DoerrÂ’s first instinct was to immediately sell his shares, but he held OIT. He made Page
and Brin an offer: He would set up meetings for them with the most brilliant CEOs in
Silicon Valley, so they could get a better sense of what the job entailed. “After that,” he
told them, “if you think we should do a search, we will. And if you don’t want to, then
_-”
.ra ‘T
E] E] E] Aeazou
.-’,,~.4′;?}.7 l
si fl
I’ll make a decision about that.” Page and
Brin took a Magical Mystery Tour of high
tech royalty: AppleÂ’s Steve Jobs, IntelÂ’s
Andy Grove, IntuitÂ’s Scott Cook, Amazon
.comÂ’s Jeff Bezos, and others. Then they
came back to Doerr.
“We agree with you,” they told him; they
were ready to hire a CEO. But they would
sr, {“G1′Bfi1L1
Most of the text was recognized correctly, including words that Google Docs missed such as “offer” and “Caufield” (although it still got “off” wrong). Tesseract did a bad job on the header, and apparently thought some of the image was text (and didn’t use a dictionary to realize that it’s producing gibberish).
Of course, Tesseract had an easier task than Google Docs because it got a 300 dpi scan whereas Google Docs had only 120 dpi to work with. When I tried to give the 120 dpi scan to Tesseract it failed miserably, and produced 100% garbage.
ABBYY FineReader
Finally, I tested what a commercial OCR program can do. ABBYY FineReader is one of the best programs today, and they have a free trial version, so that’s the one I used. The results were by far the best of the bunch. It recognized almost all of the text correctly; preserved fonts and layout; and recognized the images and saved them. Here’s a screenshot of the PDF that FineReader created. Note that unlike all the other images in this post, all the text here is editable:

PDF Created by ABBYY FineReader
I found only two mistakes in the output from ABBYY FineReader: it changed “Amazon.com” to “Amazon.corn” (probably due to an overzealous use of the dictionary), and changed “ILLUSTRATION BY Grafilu” to “LLUSTRATIDN BY Grafilll” in the footer.
Conclusion
Between 1996 and 2000 I worked at Ligature, an OCR company, so I’m familiar with the quality of commercial OCR programs. Even back in 1996, all of the top commercial OCR programs produced results similar to what ABBYY FineReader produced in this roundup. I was shocked by how bad the free OCR solutions are. Google Docs for Web is the best of them, but even that program is problematic because of its file-size limit and the loss of layout.

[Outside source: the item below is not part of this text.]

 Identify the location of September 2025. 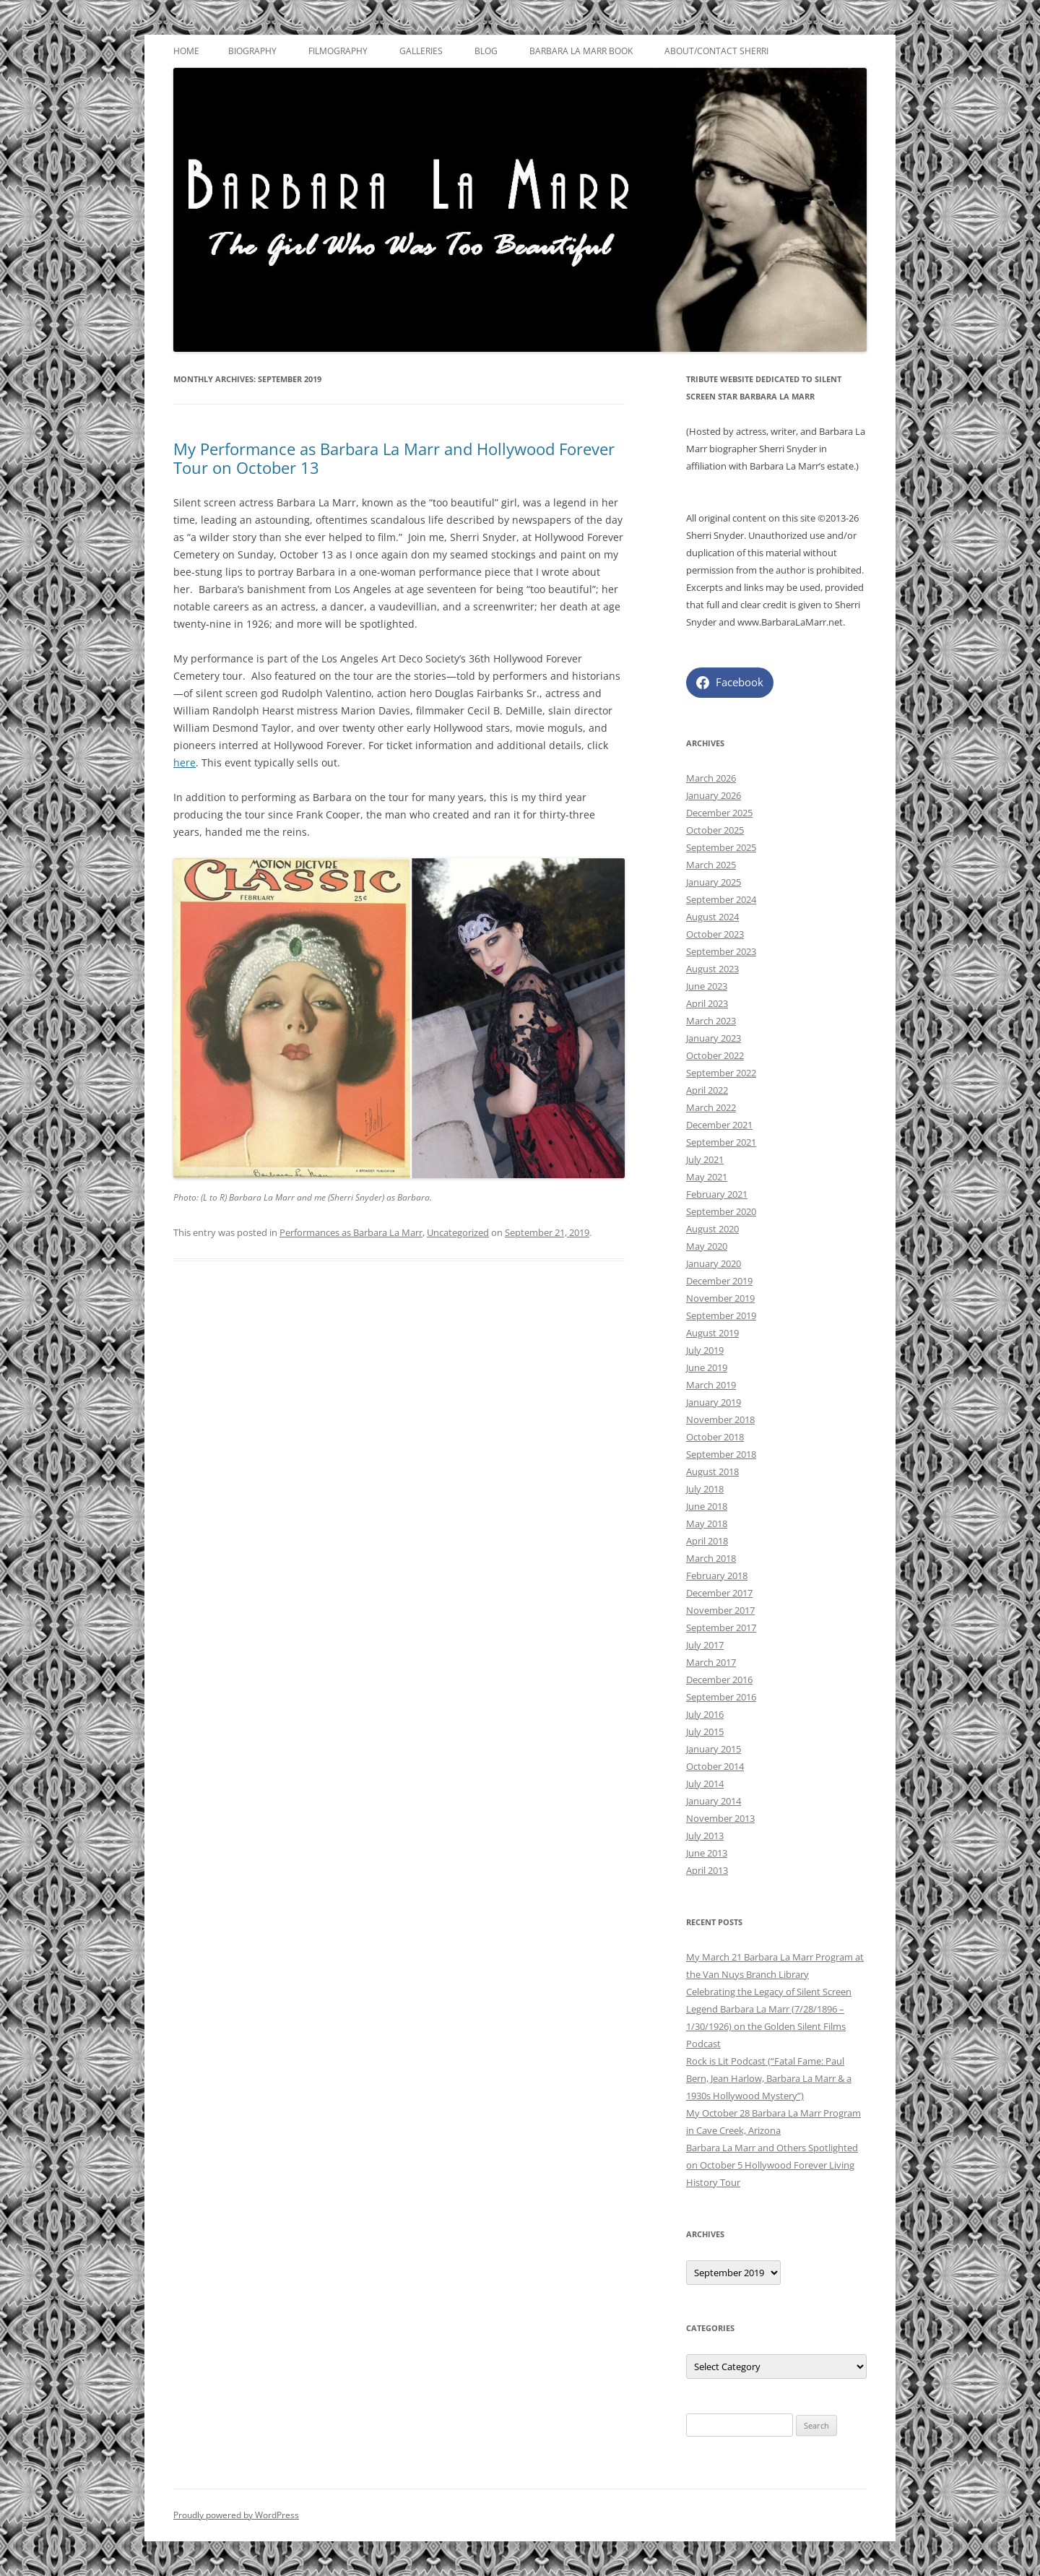
(721, 847).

As for Google Docs for Android: it produces mediocre results, even when the user goes to great lengths to give it good input. When using a mobile phone in the real world there will usually be many more challenges: the lighting is often bad; the camera isn’t held precisely perpendicular to the page; the user’s hand shakes; etc. So my advice is: if you’re Julian Assange and you want to duplicate super-secret documents in a hurry, nothing beats a flatbed scanner and a top-tier OCR program.